**Aim of the task**
Your answer must be an exact copy of the data below, minus any pictures.

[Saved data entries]
►

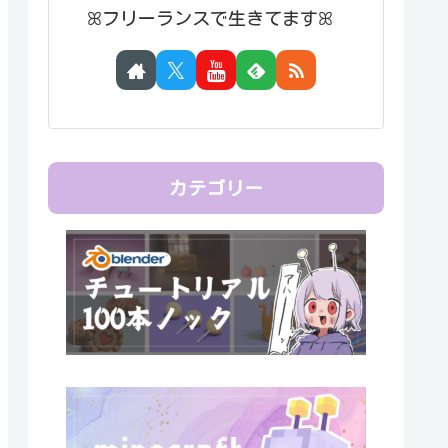
ꕤフリーランスで生きてますꕤ
カテゴリー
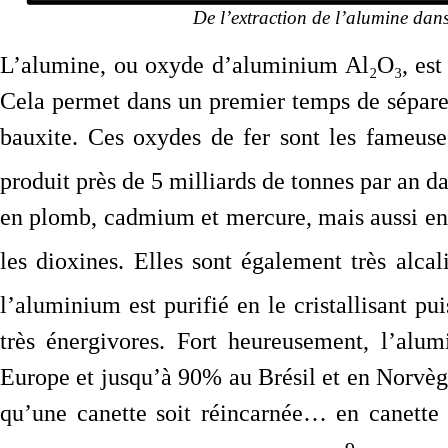
De l’extraction de l’alumine dans
L’alumine, ou oxyde d’aluminium Al₂O₃, est 
Cela permet dans un premier temps de séparer
bauxite. Ces oxydes de fer sont les fameuse
produit près de 5 milliards de tonnes par an 
en plomb, cadmium et mercure, mais aussi en
les dioxines. Elles sont également très alca
l’aluminium est purifié en le cristallisant pu
très énergivores. Fort heureusement, l’alu
Europe et jusqu’à 90% au Brésil et en Norvège
qu’une canette soit réincarnée… en canette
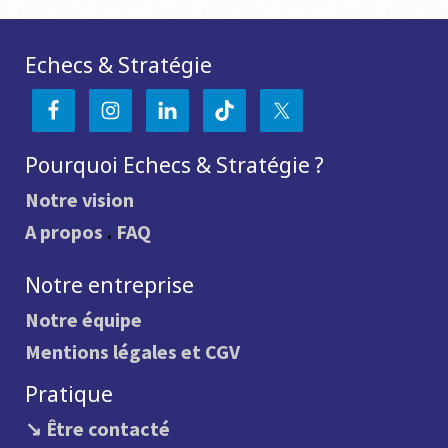
Echecs & Stratégie
Pourquoi Echecs & Stratégie ?
Notre vision
A propos
.
FAQ
Notre entreprise
Notre équipe
Mentions légales et CGV
Pratique
↘ Être contacté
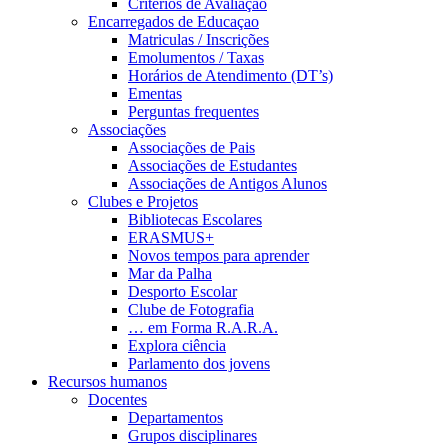
Critérios de Avaliação
Encarregados de Educaçao
Matriculas / Inscrições
Emolumentos / Taxas
Horários de Atendimento (DT’s)
Ementas
Perguntas frequentes
Associações
Associações de Pais
Associações de Estudantes
Associações de Antigos Alunos
Clubes e Projetos
Bibliotecas Escolares
ERASMUS+
Novos tempos para aprender
Mar da Palha
Desporto Escolar
Clube de Fotografia
… em Forma R.A.R.A.
Explora ciência
Parlamento dos jovens
Recursos humanos
Docentes
Departamentos
Grupos disciplinares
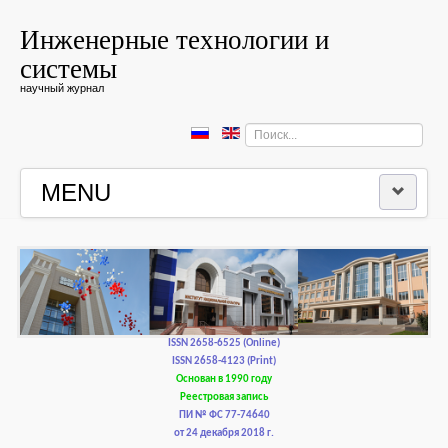
Инженерные технологии и
системы
научный журнал
Искать...
MENU
ГЛАВНАЯ
РЕДКОЛЛЕГИЯ
РЕДАКЦИОННАЯ ПОЛИТИКА И ЭТИКА
ISSN 2658-6525 (Online)
ISSN 2658-4123 (Print)
Основан в 1990 году
КОНТАКТЫ
Реестровая запись
ПИ № ФС 77-74640
от 24 декабря 2018 г.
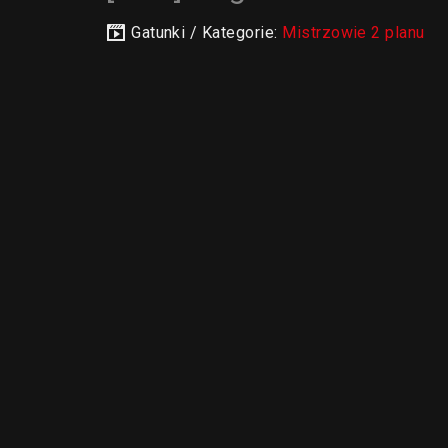
Gatunki / Kategorie:
Mistrzowie 2 planu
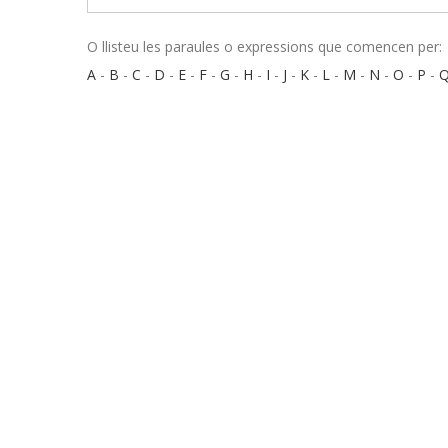
O llisteu les paraules o expressions que comencen per:
A
-
B
-
C
-
D
-
E
-
F
-
G
-
H
-
I
-
J
-
K
-
L
-
M
-
N
-
O
-
P
-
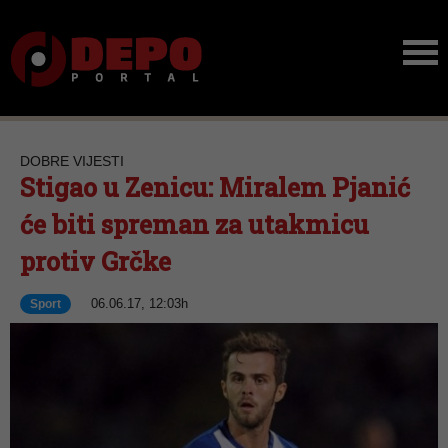
DOBRE VIJESTI
Stigao u Zenicu: Miralem Pjanić
će biti spreman za utakmicu
protiv Grčke
06.06.17, 12:03h
Sport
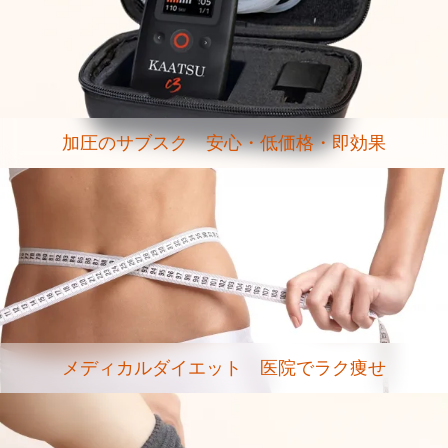
加圧のサブスク 安心・低価格・即効果
メディカルダイエット 医院でラク痩せ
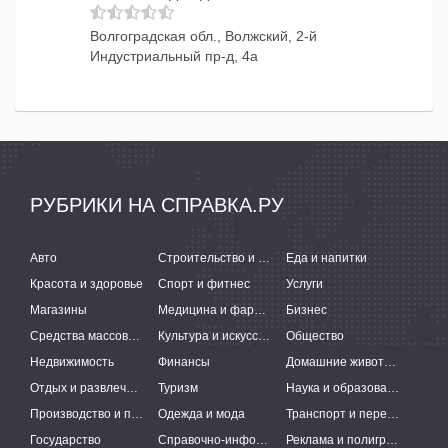
Волгоградская обл., Волжский, 2-й
Индустриальный пр-д, 4а
РУБРИКИ НА СПРАВКА.РУ
Авто
Строительство и ремонт
Еда и напитки
Красота и здоровье
Спорт и фитнес
Услуги
Магазины
Медицина и фармацевтика
Бизнес
Средства массовой информации
Культура и искусство
Общество
Недвижимость
Финансы
Домашние животные
Отдых и развлечения
Туризм
Наука и образование
Производство и поставки
Одежда и мода
Транспорт и перевозки
Государство
Справочно-информационные системы
Реклама и полиграфия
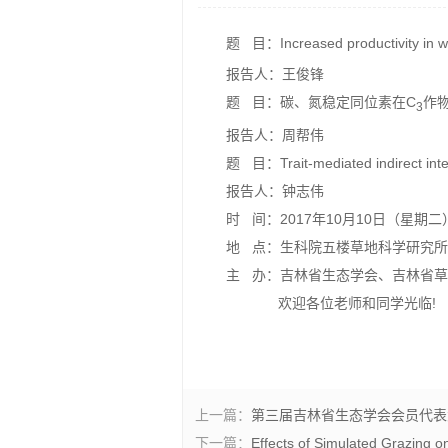
题 目：Increased productivity in wet 
报告人：王俊锋
题 目：碳、氮稳定同位素在C
作
3
报告人：周帮伟
题 目：Trait-mediated indirect intera
报告人：钟志伟
时 间：2017年10月10日（星期二） 14
地 点：生科院五楼草地科学研究
主 办：吉林省生态学会、吉林省
欢迎各位老师和同学光临!
上一篇：
第三届吉林省生态学会会员代表
下一篇：
Effects of Simulated Grazing 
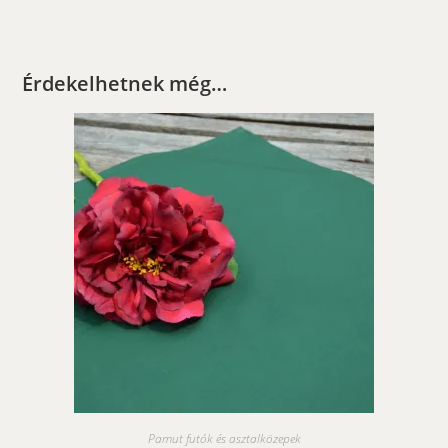
Érdekelhetnek még…
Pamut futók és asztalközepek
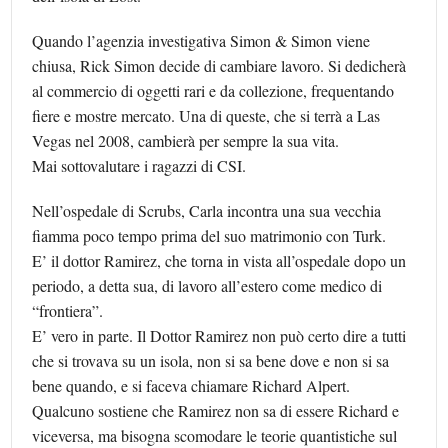
Quando l’agenzia investigativa Simon & Simon viene
chiusa, Rick Simon decide di cambiare lavoro. Si dedicherà
al commercio di oggetti rari e da collezione, frequentando
fiere e mostre mercato. Una di queste, che si terrà a Las
Vegas nel 2008, cambierà per sempre la sua vita.
Mai sottovalutare i ragazzi di CSI.
Nell’ospedale di Scrubs, Carla incontra una sua vecchia
fiamma poco tempo prima del suo matrimonio con Turk.
E’ il dottor Ramirez, che torna in vista all’ospedale dopo un
periodo, a detta sua, di lavoro all’estero come medico di
“frontiera”.
E’ vero in parte. Il Dottor Ramirez non può certo dire a tutti
che si trovava su un isola, non si sa bene dove e non si sa
bene quando, e si faceva chiamare Richard Alpert.
Qualcuno sostiene che Ramirez non sa di essere Richard e
viceversa, ma bisogna scomodare le teorie quantistiche sul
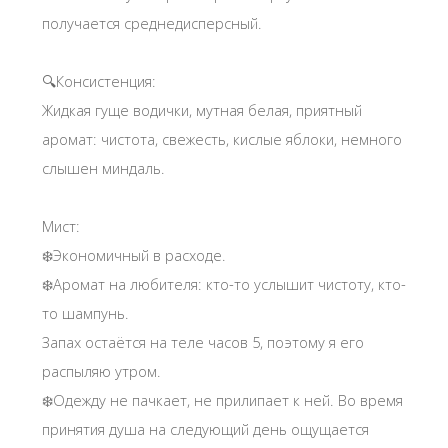
получается среднедисперсный.
🔍Консистенция:
Жидкая гуще водички, мутная белая, приятный
аромат: чистота, свежесть, кислые яблоки, немного
слышен миндаль.
Мист:
❄️Экономичный в расходе.
❄️Аромат на любителя: кто-то услышит чистоту, кто-
то шампунь.
Запах остаётся на теле часов 5, поэтому я его
распыляю утром.
❄️Одежду не пачкает, не прилипает к ней. Во время
принятия душа на следующий день ощущается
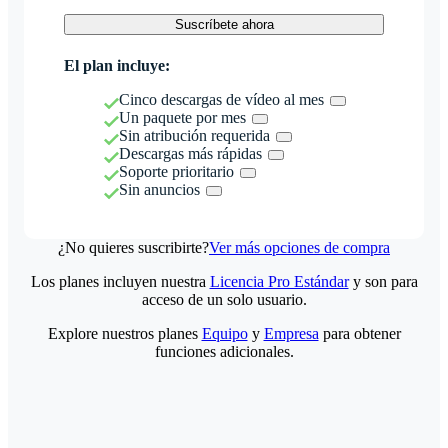
Suscríbete ahora
El plan incluye:
Cinco descargas de vídeo al mes
Un paquete por mes
Sin atribución requerida
Descargas más rápidas
Soporte prioritario
Sin anuncios
¿No quieres suscribirte?
Ver más opciones de compra
Los planes incluyen nuestra
Licencia Pro Estándar
y son para
acceso de un solo usuario.
Explore nuestros planes
Equipo
y
Empresa
para obtener
funciones adicionales.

◄

**Task solution**
ꕤフリーランスで生きてますꕤ
カテゴリー
De l’extraction de l’alumine dans
L’alumine, ou oxyde d’aluminium Al₂O₃, est 
Cela permet dans un premier temps de séparer
bauxite. Ces oxydes de fer sont les fameuse
produit près de 5 milliards de tonnes par an 
en plomb, cadmium et mercure, mais aussi en
les dioxines. Elles sont également très alca
l’aluminium est purifié en le cristallisant pu
très énergivores. Fort heureusement, l’alu
Europe et jusqu’à 90% au Brésil et en Norvège
qu’une canette soit réincarnée… en canette
Echecs & Stratégie
Pourquoi Echecs & Stratégie ?
Notre vision
A propos
.
FAQ
Notre entreprise
Notre équipe
Mentions légales et CGV
Pratique
↘ Être contacté
Critérios de Avaliação
Encarregados de Educaçao
Matriculas / Inscrições
Emolumentos / Taxas
Horários de Atendimento (DT’s)
Ementas
Perguntas frequentes
Associações
Associações de Pais
Associações de Estudantes
Associações de Antigos Alunos
Clubes e Projetos
Bibliotecas Escolares
ERASMUS+
Novos tempos para aprender
Mar da Palha
Desporto Escolar
Clube de Fotografia
… em Forma R.A.R.A.
Explora ciência
Parlamento dos jovens
Recursos humanos
Docentes
Departamentos
Grupos disciplinares
Инженерные технологии и
системы
научный журнал
Искать...
MENU
ГЛАВНАЯ
РЕДКОЛЛЕГИЯ
РЕДАКЦИОННАЯ ПОЛИТИКА И ЭТИКА
ISSN 2658-6525 (Online)
ISSN 2658-4123 (Print)
Основан в 1990 году
КОНТАКТЫ
Реестровая запись
ПИ № ФС 77-74640
от 24 декабря 2018 г.
Gatunki / Kategorie:
Mistrzowie 2 planu
O llisteu les paraules o expressions que comencen per:
A
-
B
-
C
-
D
-
E
-
F
-
G
-
H
-
I
-
J
-
K
-
L
-
M
-
N
-
O
-
P
-
DOBRE VIJESTI
Stigao u Zenicu: Miralem Pjanić
će biti spreman za utakmicu
protiv Grčke
06.06.17, 12:03h
Sport
加圧のサブスク 安心・低価格・即効果
メディカルダイエット 医院でラク痩せ
Волгоградская обл., Волжский, 2-й
Индустриальный пр-д, 4а
РУБРИКИ НА СПРАВКА.РУ
Авто
Строительство и ремонт
Еда и напитки
Красота и здоровье
Спорт и фитнес
Услуги
Магазины
Медицина и фармацевтика
Бизнес
Средства массовой информации
Культура и искусство
Общество
Недвижимость
Финансы
Домашние животные
Отдых и развлечения
Туризм
Наука и образование
Производство и поставки
Одежда и мода
Транспорт и перевозки
Государство
Справочно-информационные системы
Реклама и полиграфия
题 目：Increased productivity in wet 
报告人：王俊锋
题 目：碳、氮稳定同位素在C
作
3
报告人：周帮伟
题 目：Trait-mediated indirect intera
报告人：钟志伟
时 间：2017年10月10日（星期二） 14
地 点：生科院五楼草地科学研究
主 办：吉林省生态学会、吉林省
欢迎各位老师和同学光临!
上一篇：
第三届吉林省生态学会会员代表
下一篇：
Effects of Simulated Grazing 
Érdekelhetnek még…
Pamut futók és asztalközepek
Quando l’agenzia investigativa Simon & Simon viene
chiusa, Rick Simon decide di cambiare lavoro. Si dedicherà
al commercio di oggetti rari e da collezione, frequentando
fiere e mostre mercato. Una di queste, che si terrà a Las
Vegas nel 2008, cambierà per sempre la sua vita.
Mai sottovalutare i ragazzi di CSI.
Nell’ospedale di Scrubs, Carla incontra una sua vecchia
fiamma poco tempo prima del suo matrimonio con Turk.
E’ il dottor Ramirez, che torna in vista all’ospedale dopo un
periodo, a detta sua, di lavoro all’estero come medico di
“frontiera”.
E’ vero in parte. Il Dottor Ramirez non può certo dire a tutti
che si trovava su un isola, non si sa bene dove e non si sa
bene quando, e si faceva chiamare Richard Alpert.
Qualcuno sostiene che Ramirez non sa di essere Richard e
viceversa, ma bisogna scomodare le teorie quantistiche sul
получается среднедисперсный.
🔍Консистенция:
Жидкая гуще водички, мутная белая, приятный
аромат: чистота, свежесть, кислые яблоки, немного
слышен миндаль.
Мист:
❄️Экономичный в расходе.
❄️Аромат на любителя: кто-то услышит чистоту, кто-
то шампунь.
Запах остаётся на теле часов 5, поэтому я его
распыляю утром.
❄️Одежду не пачкает, не прилипает к ней. Во время
принятия душа на следующий день ощущается
Suscríbete ahora
El plan incluye:
Cinco descargas de vídeo al mes
Un paquete por mes
Sin atribución requerida
Descargas más rápidas
Soporte prioritario
Sin anuncios
¿No quieres suscribirte?
Ver más opciones de compra
Los planes incluyen nuestra
Licencia Pro Estándar
y son para
acceso de un solo usuario.
Explore nuestros planes
Equipo
y
Empresa
para obtener
funciones adicionales.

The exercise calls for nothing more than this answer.